Sul servizio del brasiliano, non solo sulla prima ma spesso anche sulla seconda, Musetti è rimasto 5-6 metri dietro la linea di fondo. Questo è dettato dall’impostazione tecnica dell’italiano, come avevamo analizzato già l’anno scorso: due fondamentali entrambi dalla preparazione molto ampia. Considerando il rimbalzo alto su una terra battuta comunque più scorrevole della media del circuito, Lorenzo ha deciso che quella era la distanza ottimale per colpire in risposta, ma questo gli è costato molto in termini di campo concesso all’iniziativa dell’avversario, che forse aveva le caratteristiche più sbagliate per questo tipo di approccio: Thiago ha un servizio potente e ama comandare gli scambi con il dritto, cosa che ha fatto praticamente senza incontrare resistenza per larghi tratti del match, e i dati non fanno che confermarlo.

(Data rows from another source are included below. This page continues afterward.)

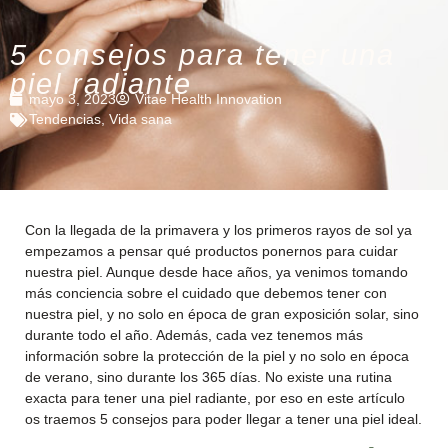
5 consejos para tener una
piel radiante
mayo 3, 2023
Vitae Health Innovation
Tendencias
,
Vida sana
Con la llegada de la primavera y los primeros rayos de sol ya
empezamos a pensar qué productos ponernos para cuidar
nuestra piel. Aunque desde hace años, ya venimos tomando
más conciencia sobre el cuidado que debemos tener con
nuestra piel, y no solo en época de gran exposición solar, sino
durante todo el año. Además, cada vez tenemos más
información sobre la protección de la piel y no solo en época
de verano, sino durante los 365 días. No existe una rutina
exacta para tener una piel radiante, por eso en este artículo
os traemos 5 consejos para poder llegar a tener una piel ideal.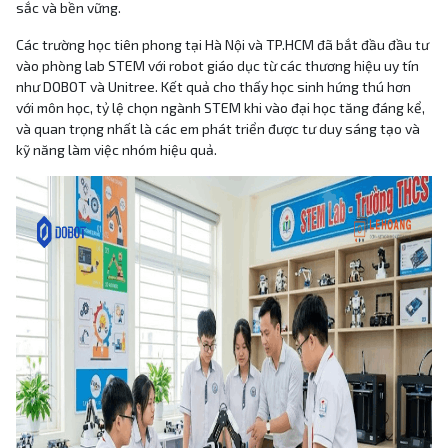
sắc và bền vững.
Các trường học tiên phong tại Hà Nội và TP.HCM đã bắt đầu đầu tư
vào phòng lab STEM với robot giáo dục từ các thương hiệu uy tín
như DOBOT và Unitree. Kết quả cho thấy học sinh hứng thú hơn
với môn học, tỷ lệ chọn ngành STEM khi vào đại học tăng đáng kể,
và quan trọng nhất là các em phát triển được tư duy sáng tạo và
kỹ năng làm việc nhóm hiệu quả.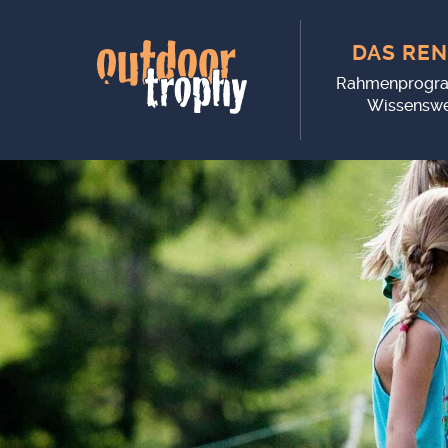
DAS REN
Rahmenprogr
Wissenswe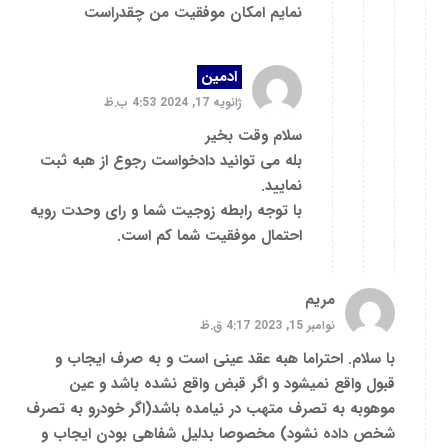
نمایم امکان موفقیت من چقدراست
ادمین
ژانویه 17, 2024 4:53 ب.ظ
سلام وقت بخیر
بله می توانید دادخواست رجوع از هبه ثبت
نمایید.
با توجه رابطه زوجیت شما و رای وحدت رویه
احتمال موفقیت شما کم است.
مریم
نوامبر 15, 2023 4:17 ق.ظ
با سلام. احتراما هبه عقد عینی است و به صرف ایجاب و
قبول واقع نمیشود و اگر قبض واقع نشده باشد و عین
موهوبه به تصرف متهب در نیامده باشد(اگر خودرو به تصرف
شخص داده نشود) مخصوصا بدلیل شفاهی بودن ایجاب و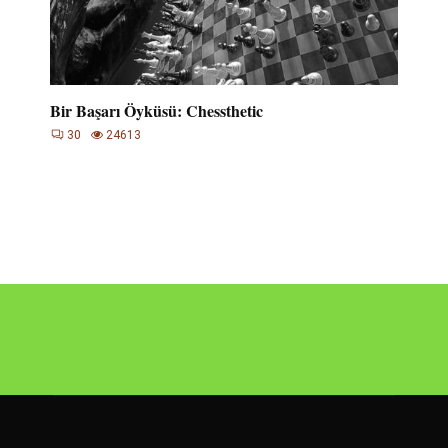
Bir Başarı Öyküsü: Chessthetic
30
24613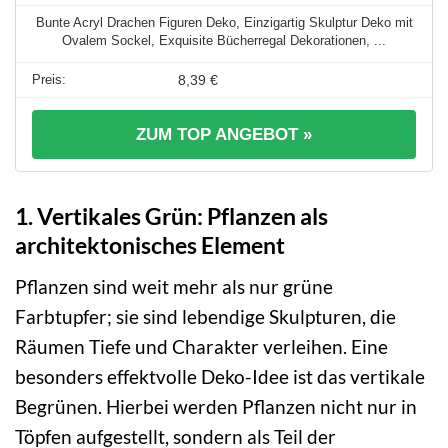
Bunte Acryl Drachen Figuren Deko, Einzigartig Skulptur Deko mit
Ovalem Sockel, Exquisite Bücherregal Dekorationen, ...
8,39 €
ZUM TOP ANGEBOT »
1. Vertikales Grün: Pflanzen als
architektonisches Element
Pflanzen sind weit mehr als nur grüne
Farbtupfer; sie sind lebendige Skulpturen, die
Räumen Tiefe und Charakter verleihen. Eine
besonders effektvolle Deko-Idee ist das vertikale
Begrünen. Hierbei werden Pflanzen nicht nur in
Töpfen aufgestellt, sondern als Teil der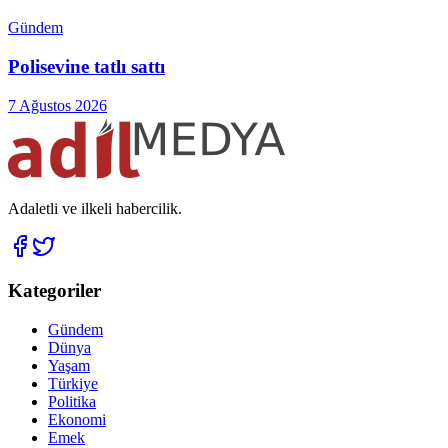
Gündem
Polisevine tatlı sattı
7 Ağustos 2026
Adaletli ve ilkeli habercilik.
Kategoriler
Gündem
Dünya
Yaşam
Türkiye
Politika
Ekonomi
Emek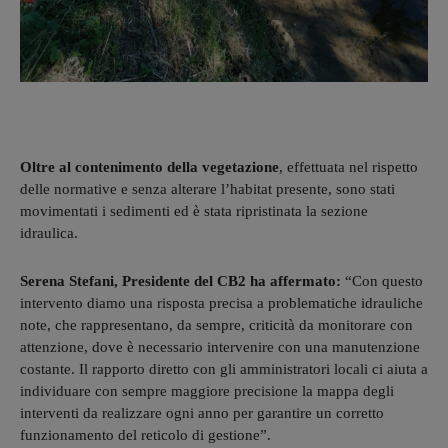
Oltre al contenimento della vegetazione
, effettuata nel rispetto
delle normative e senza alterare l’habitat presente, sono stati
movimentati i sedimenti ed è stata ripristinata la sezione
idraulica.
Serena Stefani, Presidente del CB2 ha affermato:
“Con questo
intervento diamo una risposta precisa a problematiche idrauliche
note, che rappresentano, da sempre, criticità da monitorare con
attenzione, dove è necessario intervenire con una manutenzione
costante. Il rapporto diretto con gli amministratori locali ci aiuta a
individuare con sempre maggiore precisione la mappa degli
interventi da realizzare ogni anno per garantire un corretto
funzionamento del reticolo di gestione”.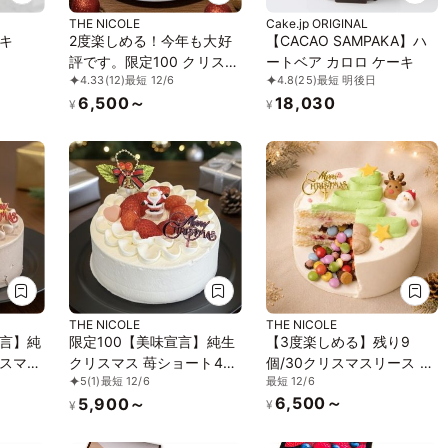
THE NICOLE
Cake.jp ORIGINAL
キ
2度楽しめる！今年も大好
【CACAO SAMPAKA】ハ
評です。限定100 クリスマ
ートベア カロロ ケーキ
4.33
(12)
最短 12/6
4.8
(25)
最短 明後日
スギミックケーキ 4号
6,500～
18,030
12cm
¥
¥
THE NICOLE
THE NICOLE
言】純
限定100【美味宣言】純生
【3度楽しめる】残り9
スマス
クリスマス 苺ショート4号
個/30クリスマスリース ギ
最短 12/6
5
(1)
最短 12/6
12cm【甘味すっきり、体
ミック苺ショート センイ
6,500～
5,900～
しいス
に優しいスイーツを】
ルケーキ ４号 1２m
¥
¥
ス２０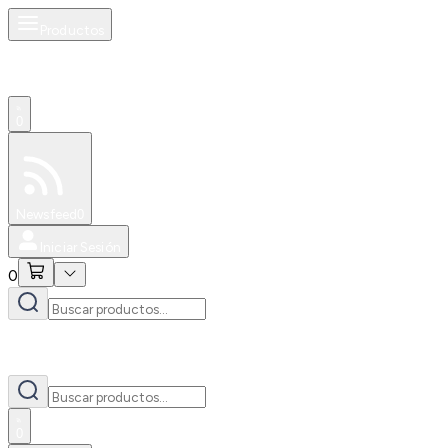
Productos
0
Especiales
Newsfeed
0
Iniciar Sesión
0
0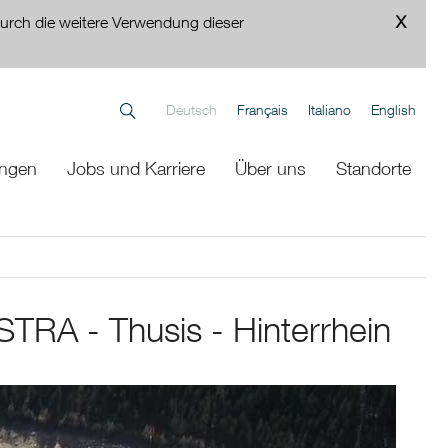
urch die weitere Verwendung dieser
Deutsch
Français
Italiano
English
ungen
Jobs und Karriere
Über uns
Standorte
STRA - Thusis - Hinterrhein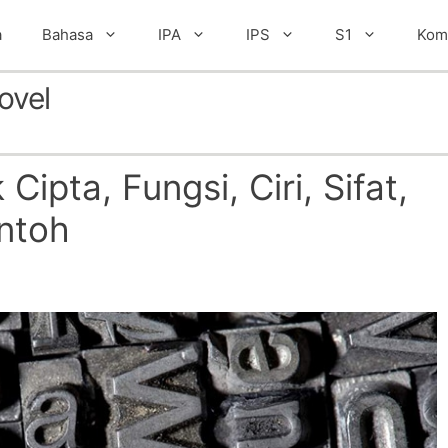
a
Bahasa
IPA
IPS
S1
Kom
ovel
Cipta, Fungsi, Ciri, Sifat,
ntoh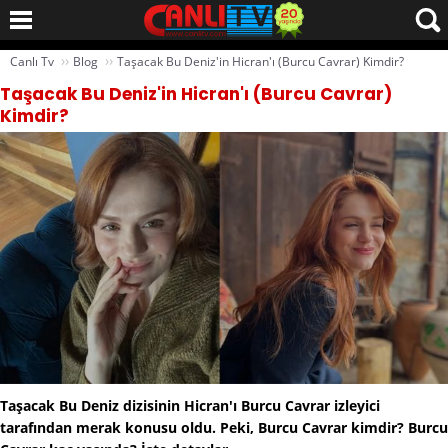
››
››
Canlı Tv
Blog
Taşacak Bu Deniz'in Hicran'ı (Burcu Cavrar) Kimdir?
Taşacak Bu Deniz'in Hicran'ı (Burcu Cavrar)
Kimdir?
Taşacak Bu Deniz dizisinin Hicran'ı Burcu Cavrar izleyici
tarafından merak konusu oldu. Peki, Burcu Cavrar kimdir? Burcu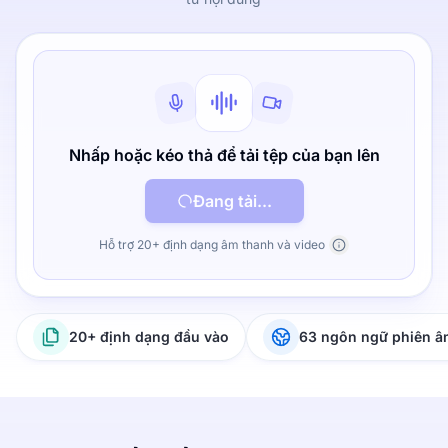
Nhấp hoặc kéo thả để tải tệp của bạn lên
Đang tải...
Hỗ trợ 20+ định dạng âm thanh và video
20+ định dạng đầu vào
63 ngôn ngữ phiên 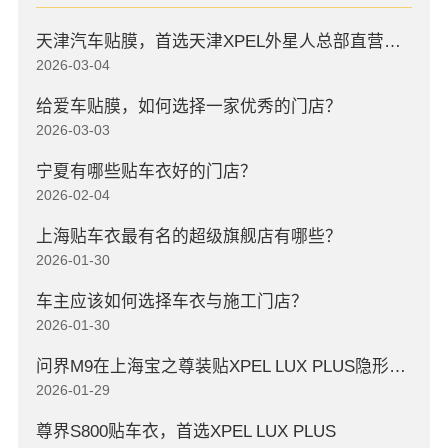
天津汽车贴膜，首选天津XPEL外星人总部直营店，高口碑店
2026-03-04
给爱车贴膜，如何选择一家优秀的门店？
2026-03-03
宁夏有哪些贴车衣好的门店？
2026-02-04
上海贴车衣最有名的超级旗舰店有哪些？
2026-01-30
车主应该如何选择车衣与施工门店？
2026-01-30
问界M9在上海宝之尊装贴XPEL LUX PLUS隐形车衣
2026-01-29
尊界S800贴车衣，首选XPEL LUX PLUS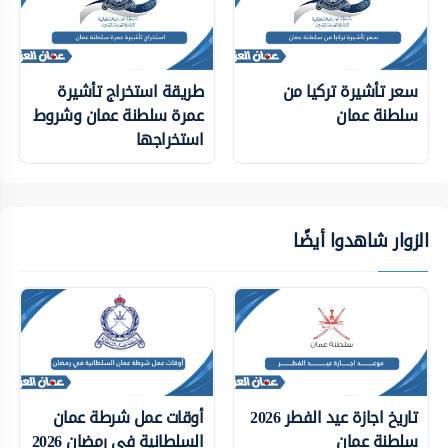
سعر تأشيرة تركيا من
طريقة استخراج تأشيرة
سلطنة عمان
عمرة سلطنة عمان وشروط
استخراجها
الزوار شاهدوا أيضًا
تاريخ اجازة عيد الفطر 2026
أوقات عمل شرطة عمان
سلطنة عمان
السلطانية في رمضان 2026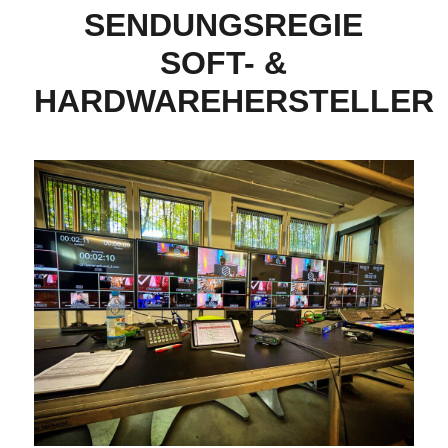
SENDUNGSREGIE
SOFT- &
HARDWAREHERSTELLER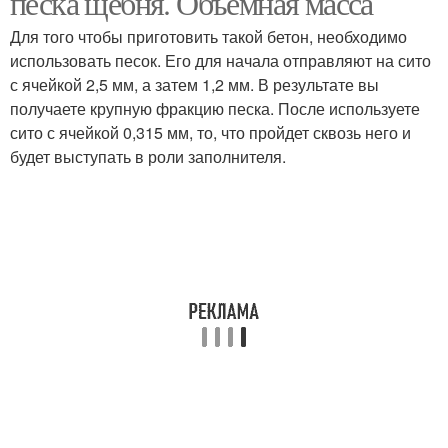
песка щебня. Объемная масса
Для того чтобы приготовить такой бетон, необходимо
использовать песок. Его для начала отправляют на сито
с ячейкой 2,5 мм, а затем 1,2 мм. В результате вы
получаете крупную фракцию песка. После используете
сито с ячейкой 0,315 мм, то, что пройдет сквозь него и
будет выступать в роли заполнителя.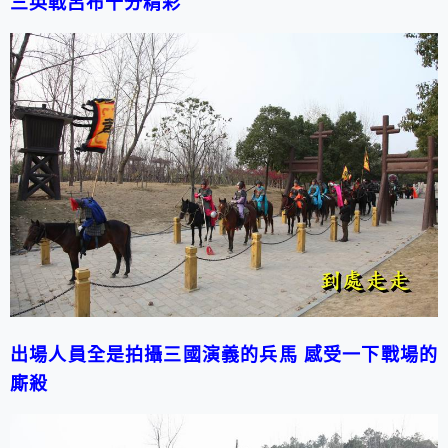
三英戰呂布十分精彩
出場人員全是拍攝三國演義的兵馬 感受一下戰場的
廝殺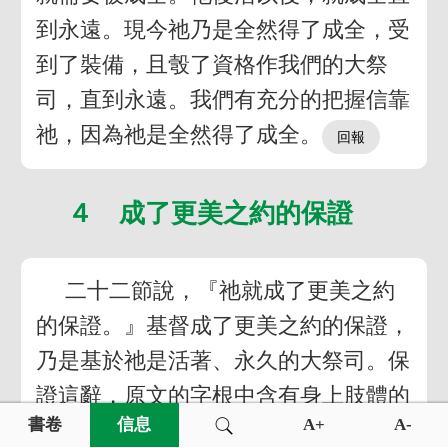
到永遠。現今祂乃是全然得了成全，受
到了裝備，且彀了資格作我們的大祭
司，直到永遠。我們有充分的把握信靠
祂，因為祂是全然得了成全。
４ 成了更美之約的保證
二十二節說，『祂就成了更美之約
的保證。』基督成了更美之約的保證，
乃是基於祂是活著、永久的大祭司。保
證這辭，原文的字根中含有身上肢體的
書卷
信息
A+
A-
意思。這辭在這裡的意思是，身體的一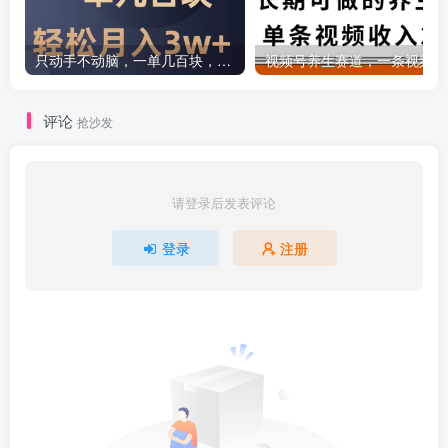
只动手不动脑，一单几百块，轻松月入2w+，看完就能直接操作，详细教程
评论
抢沙发
请登录后发表评论
登录
注册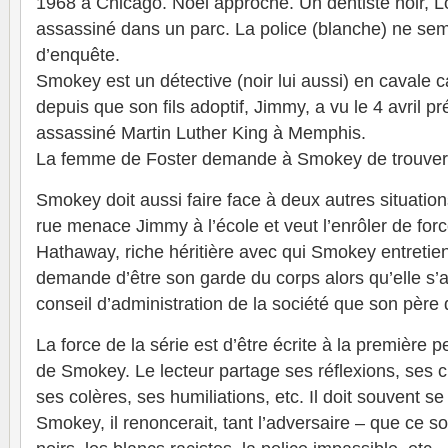
1968 à Chicago. Noël approche. Un dentiste noir, Lo
assassiné dans un parc. La police (blanche) ne se
d’enquête.
Smokey est un détective (noir lui aussi) en cavale c
depuis que son fils adoptif, Jimmy, a vu le 4 avril 
assassiné Martin Luther King à Memphis.
La femme de Foster demande à Smokey de trouver l
Smokey doit aussi faire face à deux autres situatio
rue menace Jimmy à l’école et veut l’enrôler de for
Hathaway, riche héritière avec qui Smokey entretient
demande d’être son garde du corps alors qu’elle s’a
conseil d’administration de la société que son père d
La force de la série est d’être écrite à la première 
de Smokey. Le lecteur partage ses réflexions, ses cr
ses colères, ses humiliations, etc. Il doit souvent se
Smokey, il renoncerait, tant l’adversaire – que ce so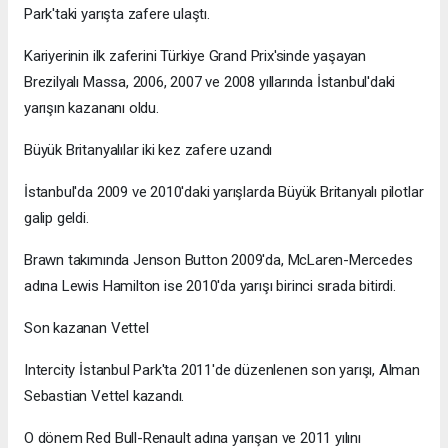
Park'taki yarışta zafere ulaştı.
Kariyerinin ilk zaferini Türkiye Grand Prix'sinde yaşayan
Brezilyalı Massa, 2006, 2007 ve 2008 yıllarında İstanbul'daki
yarışın kazananı oldu.
Büyük Britanyalılar iki kez zafere uzandı
İstanbul'da 2009 ve 2010'daki yarışlarda Büyük Britanyalı pilotlar
galip geldi.
Brawn takımında Jenson Button 2009'da, McLaren-Mercedes
adına Lewis Hamilton ise 2010'da yarışı birinci sırada bitirdi.
Son kazanan Vettel
Intercity İstanbul Park'ta 2011'de düzenlenen son yarışı, Alman
Sebastian Vettel kazandı.
O dönem Red Bull-Renault adına yarışan ve 2011 yılını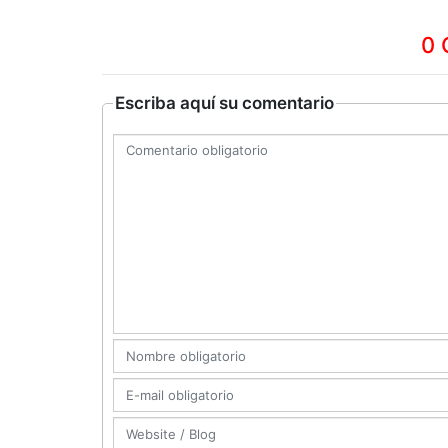
0 
Escriba aquí su comentario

Viene da pensare come sia possibile che nessuno, dal suo angolo, abbia consigliato a Lorenzo di avanzare un po’, per togliere riferimenti all’avversario e scombinargli un po’ i piani. O, se qualcuno glielo ha suggerito, perché Musetti non l’abbia messo in atto. Viene in mente il consiglio di Simone Vagnozzi a Jannik Sinner, nel momento più difficile della finale all’Australian Open. In uno sport fatto di piccole certezze, sono cambiamenti che possono dare una svolta.

Musetti, il tennis, la fortuna e Woody Allen

Dunque non è stato tanto Thiago Seyboth Wild a disputare il match della vita, quanto Lorenzo Musetti a permettergli di condurre il gioco indisturbato, salvo poi lamentarsi perché “contro di lui sono tutti fenomeni”. Questo tipo di esternazioni è estremamente tossico, perché esprime un vittimismo di fondo che è contrario a qualsiasi miglioramento, in uno sport che è anche e soprattutto mentale. Dare la colpa delle proprie sconfitte alla giornata di grazia dell’avversario di turno, o al fato avverso, è un modo per non guardare la realtà dei fatti. E attenzione, perché se è vero che certe frasi si possono attribuire alla tensione del momento, come sfoghi in cui si dicono cose che non si pensano realmente, nel caso di Lorenzo Musetti non è purtroppo così.

Lo dimostra, fra le altre cose, quanto il carrarino disse in conferenza stampa, dunque a bocce ferme e non nella concitazione agonistica, dopo avere perso 6-0 al quinto da Luca Van Assche all’ultimo Australian Open. “Purtroppo è un periodo dove la fortuna non è tanto dalla mia parte, ma vabbè prima o poi girera”. La fortuna, capite?

Probabilmente, Lorenzo Musetti dovrebbe riguardare con attenzione il monologo iniziale di “Match Point”, capolavoro di Woody Allen che usa il tennis come beffarda metafora di una vita in cui il ruolo della fortuna è qualcosa che dovresti semplicemente accettare. E, se sei un tennista con cui madre natura è stata estremamente generosa, concentrarti su come mettere a frutto il tuo talento.

“Chi disse ‘preferisco avere fortuna che talento’ percepì l’essenza della vita. La gente ha paura di ammettere quanto conti la fortuna nella vita, terrorizza pensare che sia cosi fuori controllo. A volte in una partita la palla colpisce il nastro e per un attimo può andare oltre o tornare indietro. Con un po’ di fortuna va oltre e allora si vince, oppure no, e allora si perde.”